La notizia era passata quasi inosservata, ma lo scorso 7 dicembre Gerhard Berger è stato nominato dalla FIA come responsabile della “Single-Seater Commission”, la commissione dedicata alle competizioni per monoposto. L’obiettivo? Mettere ordine in un settore dell’automobilismo che in questi anni ha conosciuto un proliferare di campionati (a volte di breve esistenza) e griglie sempre più risicate.

“La FIA vuole creare un cammino privilegiato dal karting alla Formula 1, e concentrarsi su poche categorie con regolamenti appropriati. Un pilota dovrebbe trovare la sua strada che lo possa condurre alla F1 a costi ragionevoli”, ha spiegato l’austriaco ad Auto Motor und Sport. “Questo recentemente è divenuto complicato. Un giovane talento si domanda dove indirizzarsi dopo il karting, mentre in passato era tutto chiaro: chi vinceva a Brands Hatch il F.Ford Festival era già sui taccuini dei team manager di F1. Poi si andava in Formula 3 e in Formula 2”.

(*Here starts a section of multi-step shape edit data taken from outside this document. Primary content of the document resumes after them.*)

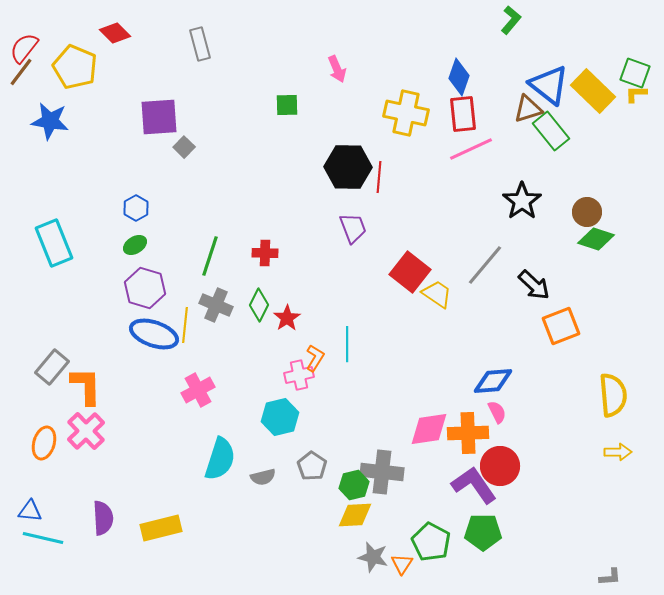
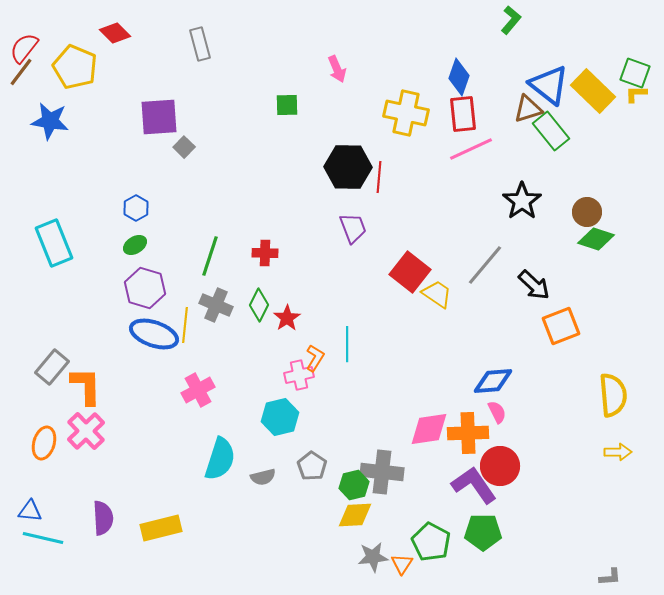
gray star at (373, 557): rotated 20 degrees counterclockwise
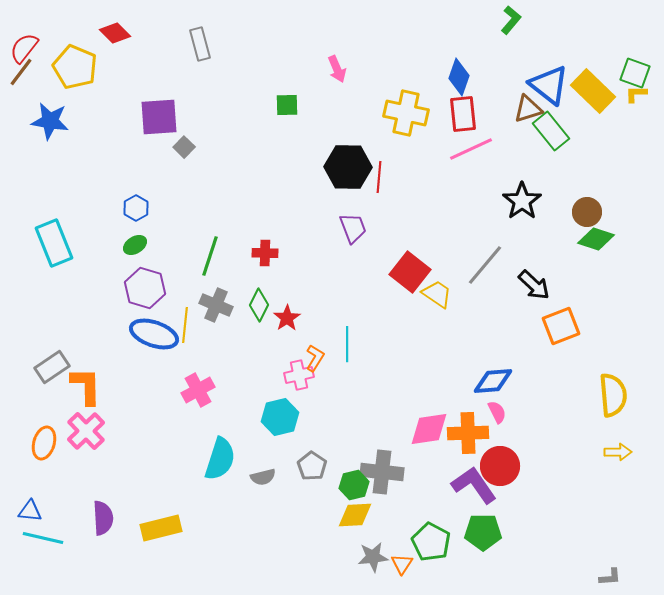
gray rectangle at (52, 367): rotated 16 degrees clockwise
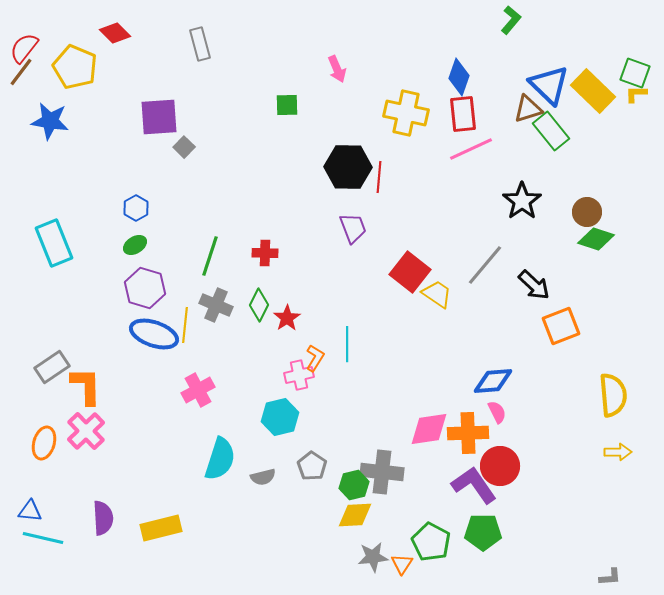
blue triangle at (549, 85): rotated 6 degrees clockwise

In questi mesi Berger cercherà innanzitutto di realizzare una fotografia della situazione odierna: “Bisogna capire cosa va e cosa non va al di sotto della Formula 1. Mi piacerebbe dare vita a un sistema di campionati forti appoggiati dalla Federazione, con tre livelli: una categoria di accesso all’automobilismo, poi la F3 e la F2, senza che ci sia l’idea di competere altrove. Oggi non è così. Ci sono tre corridori di valore in GP2, tre in F2 e tre in World Series. Il risultato è che in Formula 3 Euro Series ci sono solo 12 macchine, non è abbastanza”.

“Ovviamente ogni organizzatore ha i propri interessi. Valuterò chi pensa solo proprio al tornaconto, o chi è davvero interessato al bene di questo sport. Se un campionato funziona, non mi interessa da chi sia gestito: può essere preso a modello e diventare della FIA”.

Berger spera inoltre di porre un freno alla crescita esponenziale dei budget: “In un campionato junior (come si intendono F.Renault o F.Abarth, ndr) il business o la valigia non dovrebbero essere i fattori dominanti, altrimenti restano esclusi un sacco di corridori in gamba. In GP2 una stagione completa costa ormai oltre un milione di euro. È una pazzia, come non è accettabile spendere 200 mila euro nel karting. Voglio capire se abbassare queste cifre sia realistico”.

L’ex alfiere di Ferrari, McLaren e Benetton ha intenzione soprattutto di ridare slancio alla Formula 3, messa in difficoltà dalla frammentazione delle regole fra i vari campionati nazionali, ma anche dalla nascita della GP3. “Per me è la chiave di tutto e inizierò da qui. Adesso al Masters di Zandvoort i team di certi paesi non possono competere, perché le loro vetture non sono conformi alle regole standard. Approfondirò la questione”.

Il nipote di Berger, Lucas Auer, in questa annata sarà proprio al via della Formula 3 tedesca.